The move to drop the campaign reverses a difficult decision taken last month by the International Coordinating Group on Vaccine Provision, which agreed to ship out about half of its total supply of cholera vaccine to the war-torn country. The Yemeni government had requested 3.5 million doses from the group. Yemen has roughly 27 million people, half of whom are younger than 20. But the Yemeni government, with the help of a Saudi-led coalition, is battling Shiite Houthi rebels backed by Iran and there were concerns over whether the vaccine could be used effectively as battles raged in parts of the country, and whether administering it might distract health workers from treating patients, a cornerstone of epidemic response.  

Even advocates of the vaccination plan concede that the government had few good options. “Vaccination was a good idea. But I also recognize that they are only able to secure a very small supply of vaccine and there are many competing priorities,” says Andrew Azman, an epidemiologist at Johns Hopkins Bloomberg School of Public Health in Baltimore, Maryland, who in the last month has been part of a team advising WHO on how to allocate the cholera vaccine in Yemen.

But some Yemeni physicians bemoaned the suspension of the campaign. They note that about 26 million Yemenis have not yet been infected. “It is important to protect these others—especially those in governorates not yet involved in this disaster,” says Abdul Rahim Al-Samie, an infectious disease doctor in the city of Taiz, Yemen. Al-Samie is also the general director of the Taiz Governorate Health Office, where 22,903 cases of cholera have been reported and 150 people have died since 27 April.

To control the spread of cholera during an outbreak, rapid care for infected people is vital, including providing ready access to rehydration therapy—a huge challenge in a country where civil war has wreaked havoc on public health and other infrastructure.

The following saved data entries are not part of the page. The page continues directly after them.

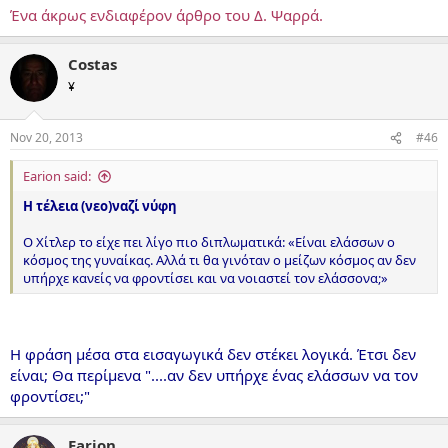
Ένα άκρως ενδιαφέρον άρθρο του Δ. Ψαρρά.
Costas
¥
Nov 20, 2013
#46
Earion said:
Η τέλεια
(νεο)ναζί νύφη
Ο Χίτλερ το είχε πει λίγο πιο διπλωματικά: «Είναι ελάσσων ο
κόσμος της γυναίκας. Αλλά τι θα γινόταν ο μείζων κόσμος αν δεν
υπήρχε κανείς να φροντίσει και να νοιαστεί τον ελάσσονα;»
Η φράση μέσα στα εισαγωγικά δεν στέκει λογικά. Έτσι δεν
είναι; Θα περίμενα "....αν δεν υπήρχε ένας ελάσσων να τον
φροντίσει;"
Earion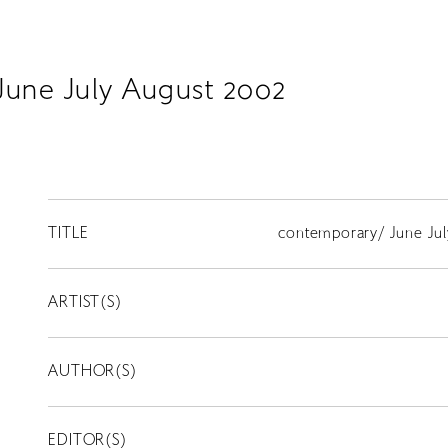
June July August 2002
TITLE
contemporary/ June Jul
ARTIST(S)
AUTHOR(S)
EDITOR(S)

Azman says he expects tens of thousands more cases before the epidemic burns itself out. “They could have had a huge, huge impact if vaccination was done early, a few months ago,” he says. “Even now, though, if [vaccine was] targeted appropriately and rapidly, I have no doubt that cases would be averted and lives would be saved.”

When oral hydration doesn’t work for the diarrheal disease, cholera, caused by the comma-shaped bacterium Vibrio cholera, can sometimes be treated by intravenous fluids and antibiotics. It is much riskier in malnourished people, as is common in Yemen, where hunger has compounded the miseries caused by the civil war.